I have noticed a couple field points threaded in a little tough but after the threads were clean had no issue.
I worried a little about the insert coming out some when pulling the HIT tool out.


----------



## GreggWNY (Sep 6, 2002)

We no longer use the supplied HIT epoxy due to movement as its curing. Get's expensive replacing customers arrows. We switched over to a 5 minute epoxy years ago and have had zero issues since. And before anyone asks, no we have never had a customer come back with an insert that pulled out.


----------



## as.ks.ak (Aug 13, 2016)

GreggWNY said:


> We no longer use the supplied HIT epoxy due to movement as its curing. Get's expensive replacing customers arrows. We switched over to a 5 minute epoxy years ago and have had zero issues since. And before anyone asks, no we have never had a customer come back with an insert that pulled out.

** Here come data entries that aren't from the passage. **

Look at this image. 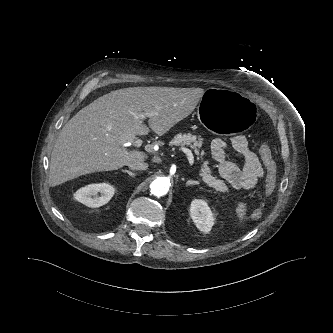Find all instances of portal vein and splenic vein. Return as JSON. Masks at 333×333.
Here are the masks:
<instances>
[{"label": "portal vein and splenic vein", "instance_id": "1", "mask_svg": "<svg viewBox=\"0 0 333 333\" xmlns=\"http://www.w3.org/2000/svg\"><path fill=\"white\" fill-rule=\"evenodd\" d=\"M139 118L144 119V118H145V115H144L143 113H141V114L139 115ZM134 143H135V145H136L137 147H140V146L142 145V140H141V139H137V140H135ZM126 146H127V145H126ZM181 150L186 154V156H187V158H188V161H189V164H190V165H193V163H194V156H193L191 150L188 149V148H185V147L181 148Z\"/></svg>", "mask_w": 333, "mask_h": 333}]
</instances>
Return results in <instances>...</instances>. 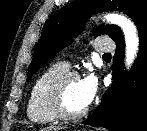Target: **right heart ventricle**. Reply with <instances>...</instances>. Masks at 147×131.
<instances>
[{
	"mask_svg": "<svg viewBox=\"0 0 147 131\" xmlns=\"http://www.w3.org/2000/svg\"><path fill=\"white\" fill-rule=\"evenodd\" d=\"M68 67L63 63H54L43 70L34 81L27 102V116L36 124H49L58 118L51 111L47 101V89L50 83Z\"/></svg>",
	"mask_w": 147,
	"mask_h": 131,
	"instance_id": "1",
	"label": "right heart ventricle"
}]
</instances>
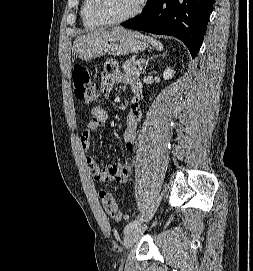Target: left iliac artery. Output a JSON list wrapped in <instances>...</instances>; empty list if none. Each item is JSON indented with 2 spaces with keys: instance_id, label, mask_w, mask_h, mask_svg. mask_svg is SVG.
<instances>
[{
  "instance_id": "left-iliac-artery-1",
  "label": "left iliac artery",
  "mask_w": 253,
  "mask_h": 271,
  "mask_svg": "<svg viewBox=\"0 0 253 271\" xmlns=\"http://www.w3.org/2000/svg\"><path fill=\"white\" fill-rule=\"evenodd\" d=\"M143 219V216L138 217L137 219L131 221L129 224L126 225V227L124 228V233H128L131 229H133L134 227H136L139 222Z\"/></svg>"
}]
</instances>
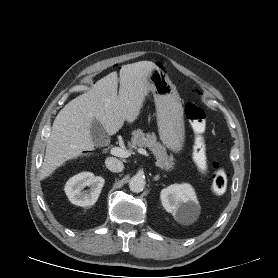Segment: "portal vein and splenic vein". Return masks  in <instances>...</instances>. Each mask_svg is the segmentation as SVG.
Wrapping results in <instances>:
<instances>
[{"instance_id":"portal-vein-and-splenic-vein-1","label":"portal vein and splenic vein","mask_w":278,"mask_h":278,"mask_svg":"<svg viewBox=\"0 0 278 278\" xmlns=\"http://www.w3.org/2000/svg\"><path fill=\"white\" fill-rule=\"evenodd\" d=\"M140 154L146 156V157H149V153L143 149V148H139L137 150ZM110 153L114 156H117V157H122V158H127V157H130L133 153L130 151V150H127V149H123V148H120V147H113L111 150H110Z\"/></svg>"}]
</instances>
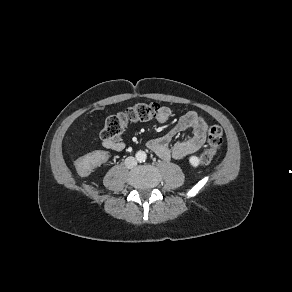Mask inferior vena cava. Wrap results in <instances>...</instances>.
I'll list each match as a JSON object with an SVG mask.
<instances>
[{"label":"inferior vena cava","instance_id":"602c4592","mask_svg":"<svg viewBox=\"0 0 292 292\" xmlns=\"http://www.w3.org/2000/svg\"><path fill=\"white\" fill-rule=\"evenodd\" d=\"M136 165H137V160L134 157L130 156L125 159V166L128 169H131L135 167Z\"/></svg>","mask_w":292,"mask_h":292}]
</instances>
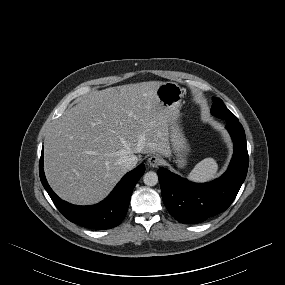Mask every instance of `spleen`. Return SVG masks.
I'll return each mask as SVG.
<instances>
[{
    "mask_svg": "<svg viewBox=\"0 0 285 285\" xmlns=\"http://www.w3.org/2000/svg\"><path fill=\"white\" fill-rule=\"evenodd\" d=\"M217 171L216 161L213 158H205L194 167L187 178L194 182H207L216 177Z\"/></svg>",
    "mask_w": 285,
    "mask_h": 285,
    "instance_id": "3e777b00",
    "label": "spleen"
}]
</instances>
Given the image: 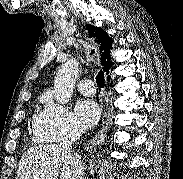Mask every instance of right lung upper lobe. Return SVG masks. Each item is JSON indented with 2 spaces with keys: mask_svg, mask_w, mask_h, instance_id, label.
Segmentation results:
<instances>
[{
  "mask_svg": "<svg viewBox=\"0 0 183 179\" xmlns=\"http://www.w3.org/2000/svg\"><path fill=\"white\" fill-rule=\"evenodd\" d=\"M87 29L90 32L91 37L94 36L96 39L95 41L100 43V62L103 66V70L109 73L110 70H112L110 49H112L113 40L101 28L87 25Z\"/></svg>",
  "mask_w": 183,
  "mask_h": 179,
  "instance_id": "right-lung-upper-lobe-1",
  "label": "right lung upper lobe"
}]
</instances>
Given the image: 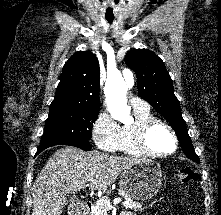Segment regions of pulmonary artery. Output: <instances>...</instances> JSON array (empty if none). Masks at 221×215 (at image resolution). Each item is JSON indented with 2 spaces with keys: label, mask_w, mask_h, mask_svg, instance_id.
Listing matches in <instances>:
<instances>
[{
  "label": "pulmonary artery",
  "mask_w": 221,
  "mask_h": 215,
  "mask_svg": "<svg viewBox=\"0 0 221 215\" xmlns=\"http://www.w3.org/2000/svg\"><path fill=\"white\" fill-rule=\"evenodd\" d=\"M130 105L134 110L148 109V104L139 97L133 96L130 98Z\"/></svg>",
  "instance_id": "e3ab8cb5"
}]
</instances>
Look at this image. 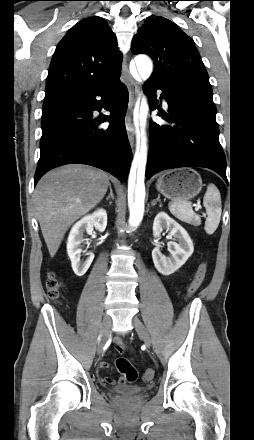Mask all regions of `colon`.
Here are the masks:
<instances>
[{
    "instance_id": "5ec220e1",
    "label": "colon",
    "mask_w": 254,
    "mask_h": 440,
    "mask_svg": "<svg viewBox=\"0 0 254 440\" xmlns=\"http://www.w3.org/2000/svg\"><path fill=\"white\" fill-rule=\"evenodd\" d=\"M208 266L206 263H201L195 272V275L187 289V295L189 297L193 296L201 287L206 274ZM62 283L59 277L51 272L46 280V289L48 296L52 299H57L61 294ZM116 368L118 371L124 375L127 382L133 383L137 380L138 373L132 364L125 358H119L116 360ZM144 380L151 381L154 377V371L152 369H147L144 372Z\"/></svg>"
}]
</instances>
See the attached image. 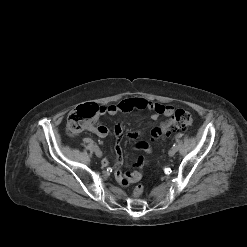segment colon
<instances>
[{
	"label": "colon",
	"mask_w": 247,
	"mask_h": 247,
	"mask_svg": "<svg viewBox=\"0 0 247 247\" xmlns=\"http://www.w3.org/2000/svg\"><path fill=\"white\" fill-rule=\"evenodd\" d=\"M100 113V107L96 104H83L73 109L67 118V131L70 135H77L89 128ZM193 124V115L183 109L175 111L173 117L164 123L162 126L155 128L152 131V137L157 139L161 136H169L172 133L185 131ZM143 192V186L138 185L135 190V195H140Z\"/></svg>",
	"instance_id": "obj_1"
}]
</instances>
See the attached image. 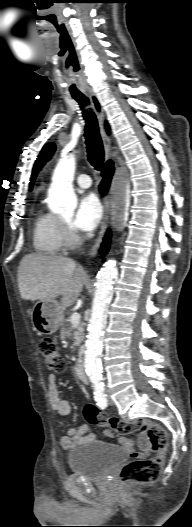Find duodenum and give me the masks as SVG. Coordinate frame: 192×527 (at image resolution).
I'll return each mask as SVG.
<instances>
[{
    "label": "duodenum",
    "mask_w": 192,
    "mask_h": 527,
    "mask_svg": "<svg viewBox=\"0 0 192 527\" xmlns=\"http://www.w3.org/2000/svg\"><path fill=\"white\" fill-rule=\"evenodd\" d=\"M76 374L78 376V378L84 382V383H87L88 382V378L86 376V373H85V367H84V364L83 363H78L77 366H76Z\"/></svg>",
    "instance_id": "duodenum-1"
}]
</instances>
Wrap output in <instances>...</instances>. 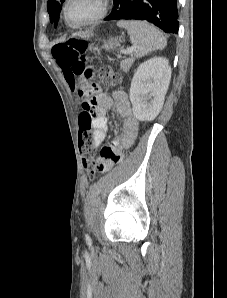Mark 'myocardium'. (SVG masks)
<instances>
[{"label": "myocardium", "instance_id": "f54148a6", "mask_svg": "<svg viewBox=\"0 0 227 298\" xmlns=\"http://www.w3.org/2000/svg\"><path fill=\"white\" fill-rule=\"evenodd\" d=\"M72 0H66L64 5V17L66 21L73 27H83L87 25L94 24L104 18L106 14L108 13L109 7H110V0H99V11L98 13L93 16L92 18L82 22V23H74L71 21L68 13L69 5Z\"/></svg>", "mask_w": 227, "mask_h": 298}]
</instances>
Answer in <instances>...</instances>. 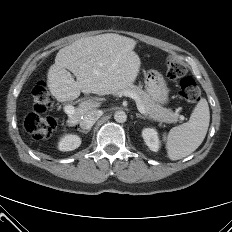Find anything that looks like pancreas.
Instances as JSON below:
<instances>
[{
	"label": "pancreas",
	"instance_id": "1",
	"mask_svg": "<svg viewBox=\"0 0 232 232\" xmlns=\"http://www.w3.org/2000/svg\"><path fill=\"white\" fill-rule=\"evenodd\" d=\"M126 91L134 93L140 98L146 114L153 120L160 123H176L178 121V112H173L170 109L162 107L160 104L152 100L151 97L144 90H142V88L131 84L116 92V94L120 95Z\"/></svg>",
	"mask_w": 232,
	"mask_h": 232
}]
</instances>
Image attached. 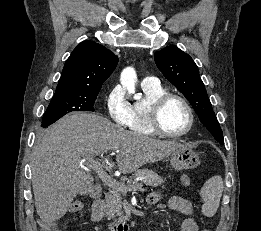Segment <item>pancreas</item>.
Returning <instances> with one entry per match:
<instances>
[{
	"instance_id": "cf45deb5",
	"label": "pancreas",
	"mask_w": 261,
	"mask_h": 231,
	"mask_svg": "<svg viewBox=\"0 0 261 231\" xmlns=\"http://www.w3.org/2000/svg\"><path fill=\"white\" fill-rule=\"evenodd\" d=\"M137 177H145L144 184L147 186L157 187L160 186L164 180L161 176L155 173L151 169L143 168L138 169L129 179L123 178L120 184L124 187L130 188L134 186L132 180ZM126 182V183H125ZM126 192H122L116 189H111L105 197V209L109 220L114 222L126 221V216L122 210V195Z\"/></svg>"
}]
</instances>
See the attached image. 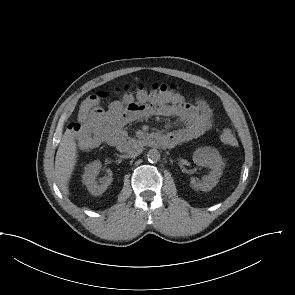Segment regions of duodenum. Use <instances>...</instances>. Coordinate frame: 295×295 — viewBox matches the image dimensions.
Wrapping results in <instances>:
<instances>
[{"label": "duodenum", "mask_w": 295, "mask_h": 295, "mask_svg": "<svg viewBox=\"0 0 295 295\" xmlns=\"http://www.w3.org/2000/svg\"><path fill=\"white\" fill-rule=\"evenodd\" d=\"M139 142L150 147H158L166 144V138L158 134H150L139 139ZM115 145L120 151H127L130 148V144L123 140L117 142Z\"/></svg>", "instance_id": "duodenum-1"}]
</instances>
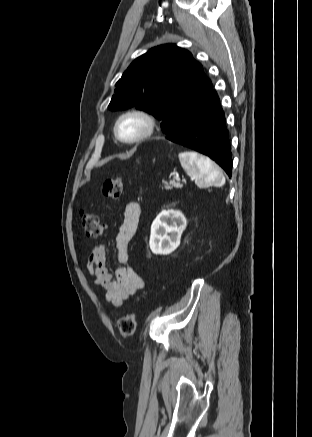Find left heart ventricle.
<instances>
[{
    "label": "left heart ventricle",
    "mask_w": 312,
    "mask_h": 437,
    "mask_svg": "<svg viewBox=\"0 0 312 437\" xmlns=\"http://www.w3.org/2000/svg\"><path fill=\"white\" fill-rule=\"evenodd\" d=\"M145 121L136 116L125 118L120 124V133L124 138H134L141 134L145 129Z\"/></svg>",
    "instance_id": "left-heart-ventricle-1"
}]
</instances>
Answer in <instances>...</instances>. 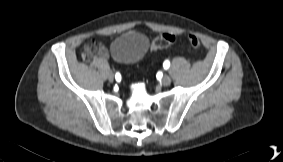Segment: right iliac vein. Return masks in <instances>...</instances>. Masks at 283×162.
<instances>
[{
  "label": "right iliac vein",
  "instance_id": "1",
  "mask_svg": "<svg viewBox=\"0 0 283 162\" xmlns=\"http://www.w3.org/2000/svg\"><path fill=\"white\" fill-rule=\"evenodd\" d=\"M108 80H109L110 82H113V81H114V74H113L112 72H109V73H108Z\"/></svg>",
  "mask_w": 283,
  "mask_h": 162
}]
</instances>
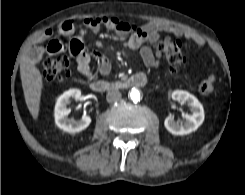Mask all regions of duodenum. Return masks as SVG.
<instances>
[{"instance_id":"410a0bca","label":"duodenum","mask_w":245,"mask_h":195,"mask_svg":"<svg viewBox=\"0 0 245 195\" xmlns=\"http://www.w3.org/2000/svg\"><path fill=\"white\" fill-rule=\"evenodd\" d=\"M147 83V77L144 73H137L129 78L112 83L103 80H95L91 83L90 87L95 92H105L119 89H127L132 87H144Z\"/></svg>"}]
</instances>
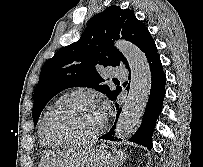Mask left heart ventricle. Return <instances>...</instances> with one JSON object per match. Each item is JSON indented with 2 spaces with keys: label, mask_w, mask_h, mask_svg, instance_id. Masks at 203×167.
I'll return each instance as SVG.
<instances>
[{
  "label": "left heart ventricle",
  "mask_w": 203,
  "mask_h": 167,
  "mask_svg": "<svg viewBox=\"0 0 203 167\" xmlns=\"http://www.w3.org/2000/svg\"><path fill=\"white\" fill-rule=\"evenodd\" d=\"M102 120V113L94 105L77 100L49 119L48 130L60 138H83L98 130Z\"/></svg>",
  "instance_id": "1"
}]
</instances>
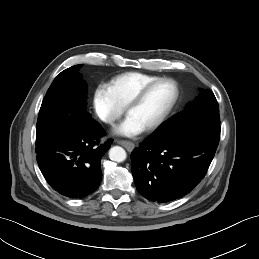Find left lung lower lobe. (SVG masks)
<instances>
[{
    "label": "left lung lower lobe",
    "mask_w": 259,
    "mask_h": 259,
    "mask_svg": "<svg viewBox=\"0 0 259 259\" xmlns=\"http://www.w3.org/2000/svg\"><path fill=\"white\" fill-rule=\"evenodd\" d=\"M220 130V125L192 123L163 139L146 138L131 153L138 192L159 203L189 193L207 173Z\"/></svg>",
    "instance_id": "left-lung-lower-lobe-1"
}]
</instances>
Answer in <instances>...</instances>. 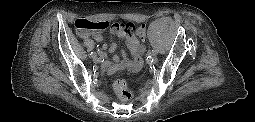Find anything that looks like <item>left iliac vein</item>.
<instances>
[{
    "mask_svg": "<svg viewBox=\"0 0 255 122\" xmlns=\"http://www.w3.org/2000/svg\"><path fill=\"white\" fill-rule=\"evenodd\" d=\"M151 59H152L151 62H152L153 64H157V63H158V58H157L156 55H152Z\"/></svg>",
    "mask_w": 255,
    "mask_h": 122,
    "instance_id": "1",
    "label": "left iliac vein"
}]
</instances>
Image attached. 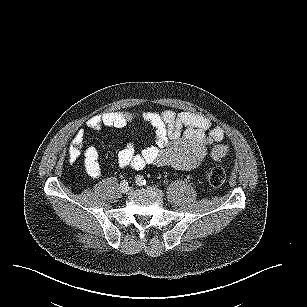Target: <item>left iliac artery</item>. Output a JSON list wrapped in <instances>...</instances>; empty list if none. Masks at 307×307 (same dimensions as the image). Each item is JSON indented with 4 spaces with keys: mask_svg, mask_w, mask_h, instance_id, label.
I'll return each instance as SVG.
<instances>
[{
    "mask_svg": "<svg viewBox=\"0 0 307 307\" xmlns=\"http://www.w3.org/2000/svg\"><path fill=\"white\" fill-rule=\"evenodd\" d=\"M137 184H139V185H145L146 184V180L143 178V176H138L137 177ZM157 186H158V184H157Z\"/></svg>",
    "mask_w": 307,
    "mask_h": 307,
    "instance_id": "44dca946",
    "label": "left iliac artery"
}]
</instances>
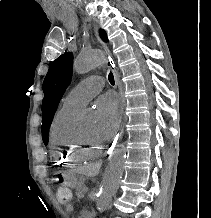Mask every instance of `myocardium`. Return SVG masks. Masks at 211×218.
<instances>
[{
  "mask_svg": "<svg viewBox=\"0 0 211 218\" xmlns=\"http://www.w3.org/2000/svg\"><path fill=\"white\" fill-rule=\"evenodd\" d=\"M78 140L82 148L87 151L100 154L102 149L104 148V142L100 138H97V139L87 138L83 134L81 129H78Z\"/></svg>",
  "mask_w": 211,
  "mask_h": 218,
  "instance_id": "myocardium-1",
  "label": "myocardium"
}]
</instances>
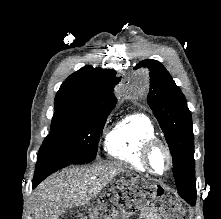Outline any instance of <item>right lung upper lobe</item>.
<instances>
[{
    "mask_svg": "<svg viewBox=\"0 0 221 219\" xmlns=\"http://www.w3.org/2000/svg\"><path fill=\"white\" fill-rule=\"evenodd\" d=\"M115 71L85 66L70 75L55 97V111L81 116L103 115L114 108Z\"/></svg>",
    "mask_w": 221,
    "mask_h": 219,
    "instance_id": "obj_1",
    "label": "right lung upper lobe"
}]
</instances>
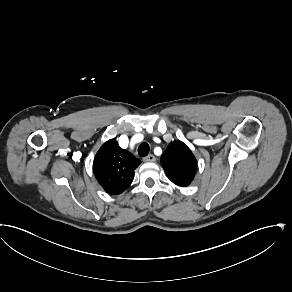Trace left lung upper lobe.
Returning <instances> with one entry per match:
<instances>
[{
    "label": "left lung upper lobe",
    "instance_id": "left-lung-upper-lobe-1",
    "mask_svg": "<svg viewBox=\"0 0 292 292\" xmlns=\"http://www.w3.org/2000/svg\"><path fill=\"white\" fill-rule=\"evenodd\" d=\"M161 164L168 178L176 185L188 186L197 170V161L188 146L181 141L169 144L161 156Z\"/></svg>",
    "mask_w": 292,
    "mask_h": 292
}]
</instances>
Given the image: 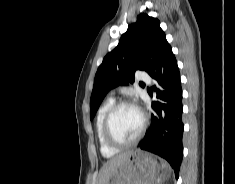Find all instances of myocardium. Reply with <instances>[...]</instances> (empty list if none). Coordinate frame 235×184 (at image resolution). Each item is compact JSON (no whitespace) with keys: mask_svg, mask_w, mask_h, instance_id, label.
Here are the masks:
<instances>
[{"mask_svg":"<svg viewBox=\"0 0 235 184\" xmlns=\"http://www.w3.org/2000/svg\"><path fill=\"white\" fill-rule=\"evenodd\" d=\"M123 107H133L137 109L142 116V125L138 134L129 141H122L116 138L113 133V128H112V121H113V117L115 113ZM148 123H149V118L147 114L136 104L130 101L117 102L110 107L104 120L103 132H104L105 141L111 148L116 149V150L135 145L144 136Z\"/></svg>","mask_w":235,"mask_h":184,"instance_id":"myocardium-1","label":"myocardium"}]
</instances>
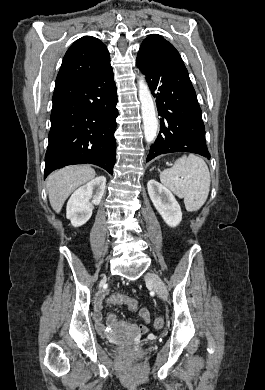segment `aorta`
I'll return each mask as SVG.
<instances>
[{
	"instance_id": "obj_1",
	"label": "aorta",
	"mask_w": 265,
	"mask_h": 390,
	"mask_svg": "<svg viewBox=\"0 0 265 390\" xmlns=\"http://www.w3.org/2000/svg\"><path fill=\"white\" fill-rule=\"evenodd\" d=\"M139 99L141 102V112L144 124L145 140L148 143L153 142L158 130V119L156 118V111L151 92L145 81L141 76L138 81Z\"/></svg>"
}]
</instances>
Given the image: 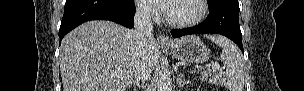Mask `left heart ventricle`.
Segmentation results:
<instances>
[{
  "label": "left heart ventricle",
  "mask_w": 304,
  "mask_h": 91,
  "mask_svg": "<svg viewBox=\"0 0 304 91\" xmlns=\"http://www.w3.org/2000/svg\"><path fill=\"white\" fill-rule=\"evenodd\" d=\"M199 5L196 0L170 1L167 14L173 20H189L197 16Z\"/></svg>",
  "instance_id": "obj_1"
}]
</instances>
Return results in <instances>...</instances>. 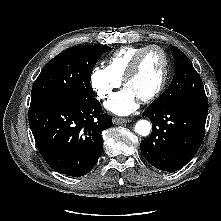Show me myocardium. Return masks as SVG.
<instances>
[{"mask_svg":"<svg viewBox=\"0 0 221 221\" xmlns=\"http://www.w3.org/2000/svg\"><path fill=\"white\" fill-rule=\"evenodd\" d=\"M151 50H157L161 53V55L163 57V61H164L163 73H162L160 82L157 85L156 89L152 93H150L149 95L139 99L140 102H142V103H148V102H151L154 99H156L162 93V91L164 90V88L166 86V83H167L168 77H169V59H168L166 52L161 47H159L157 45H149V46L143 48L134 56L129 68L127 69L124 77L122 78V83L124 86H126L127 82L137 73L143 56Z\"/></svg>","mask_w":221,"mask_h":221,"instance_id":"myocardium-1","label":"myocardium"}]
</instances>
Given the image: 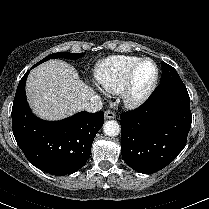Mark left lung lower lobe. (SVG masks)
<instances>
[{"mask_svg": "<svg viewBox=\"0 0 209 209\" xmlns=\"http://www.w3.org/2000/svg\"><path fill=\"white\" fill-rule=\"evenodd\" d=\"M120 118L124 161L143 174L159 171L186 145L192 122L186 86L182 80L162 82L142 106Z\"/></svg>", "mask_w": 209, "mask_h": 209, "instance_id": "left-lung-lower-lobe-1", "label": "left lung lower lobe"}]
</instances>
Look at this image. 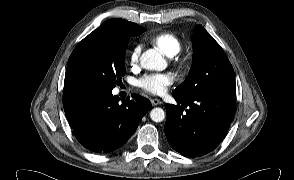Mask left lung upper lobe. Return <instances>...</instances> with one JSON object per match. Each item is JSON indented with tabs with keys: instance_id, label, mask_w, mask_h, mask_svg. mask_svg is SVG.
<instances>
[{
	"instance_id": "obj_1",
	"label": "left lung upper lobe",
	"mask_w": 294,
	"mask_h": 180,
	"mask_svg": "<svg viewBox=\"0 0 294 180\" xmlns=\"http://www.w3.org/2000/svg\"><path fill=\"white\" fill-rule=\"evenodd\" d=\"M193 64L185 81L173 94L236 96L235 74L226 54L203 26H195L192 36Z\"/></svg>"
}]
</instances>
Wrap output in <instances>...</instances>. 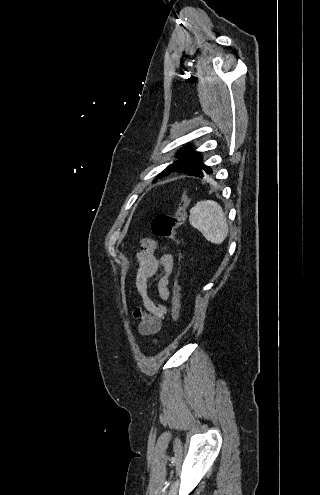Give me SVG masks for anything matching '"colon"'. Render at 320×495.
Instances as JSON below:
<instances>
[{"label":"colon","mask_w":320,"mask_h":495,"mask_svg":"<svg viewBox=\"0 0 320 495\" xmlns=\"http://www.w3.org/2000/svg\"><path fill=\"white\" fill-rule=\"evenodd\" d=\"M187 205H188V196L185 193H183L181 196V201L178 206V209L174 213L156 214L151 225L154 235L169 239L172 243L175 244L177 249L178 269L172 287V317L175 323L179 320L180 309H181L179 275L181 269L180 263L182 260V253L179 248L180 242L177 238L176 230L184 219Z\"/></svg>","instance_id":"1"}]
</instances>
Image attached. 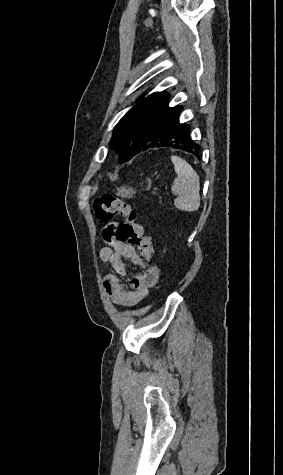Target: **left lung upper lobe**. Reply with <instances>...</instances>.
<instances>
[{
    "label": "left lung upper lobe",
    "instance_id": "left-lung-upper-lobe-1",
    "mask_svg": "<svg viewBox=\"0 0 283 475\" xmlns=\"http://www.w3.org/2000/svg\"><path fill=\"white\" fill-rule=\"evenodd\" d=\"M167 95V92H155L144 99L138 100L136 105L133 106L116 125L110 141V147L113 148L123 134H132L135 136L140 134L153 108Z\"/></svg>",
    "mask_w": 283,
    "mask_h": 475
}]
</instances>
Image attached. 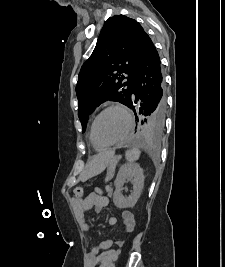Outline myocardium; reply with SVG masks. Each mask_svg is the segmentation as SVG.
<instances>
[{"mask_svg": "<svg viewBox=\"0 0 225 267\" xmlns=\"http://www.w3.org/2000/svg\"><path fill=\"white\" fill-rule=\"evenodd\" d=\"M110 110H119L125 114V116L127 118V128H126L124 134L119 139L112 141V142H109V143H100L96 137V125H97V122L100 119V117L104 113H106ZM132 127H133V117H132L130 110L121 104H111V105H108L105 108H103L93 119V122L91 125V138H92V141L96 145H99V146L105 147V148L111 147V146L118 145V144L122 143L123 141H125L127 139V137L129 136V134L132 130Z\"/></svg>", "mask_w": 225, "mask_h": 267, "instance_id": "f54148a6", "label": "myocardium"}]
</instances>
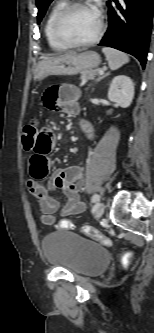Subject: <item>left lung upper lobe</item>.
<instances>
[{"label":"left lung upper lobe","instance_id":"obj_1","mask_svg":"<svg viewBox=\"0 0 154 333\" xmlns=\"http://www.w3.org/2000/svg\"><path fill=\"white\" fill-rule=\"evenodd\" d=\"M51 2H52V0H36V5L38 8V15H37L38 24L40 23L41 19L43 18L44 14L46 13V10Z\"/></svg>","mask_w":154,"mask_h":333}]
</instances>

I used the HIT epoxy and already had 3 G-D D-mn inserts pull out. What 5 min epoxy are you using? Would love to try it. Also, if you had inserts pull out, would you hit the shaft with a 400 grit rolled up to roughen up the shaft before trying to reapply new inserts?

Appreciate the feedback. 


Sent from my iPhone using Tapatalk


----------



## rapids (Feb 28, 2003)

I wait the 24 hours as recommended. Besides thoroughly cleaning the inside of the shaft and insert itself, I always take the nocks off to avoid any vacuum pressure buildup. Also, I lay the shafts on a flat surface to cure. Have never had an insert come out.


----------



## saub74 (Jan 27, 2016)

Following


----------



## as.ks.ak (Aug 13, 2016)

A buddy had the G5 u-gu nock and insert glue. Worked great! Dries SUPER fast, so be quick with your installation. But I’ve had no issues thus far. And no worries I’m not mixing the epoxy well enough (which is my sneaking suspicion as to why I had issues).


Sent from my iPhone using Tapatalk


----------



## ROSCO 1 (Feb 4, 2009)

next day


----------



## harrison_floyd (Mar 14, 2016)

we've gotte away from using the hit epoxy. its messy and inserts can shift no matter how careful you are. we started just using the same bsi super glue that we glue in all our other inserts with and glue fletching with. have to be careful not to let them hang up on the way in and swab them right after or the glue will dry and keep the tips from being able to screw in. but with this you can literally shoot seconds after building the arrow (preferably into a bag not a foam target). a lot of people thing the inserts will pull out and that super glue doesnt work as good but we dont have any issues with it at all (and the customer can leave with their arrows that day)


----------



## harrison_floyd (Mar 14, 2016)

also we made our own insert tool out of a small bolt and two nuts set to the correct depth to put the inserts in, works a lot better than eastons plastic tools


----------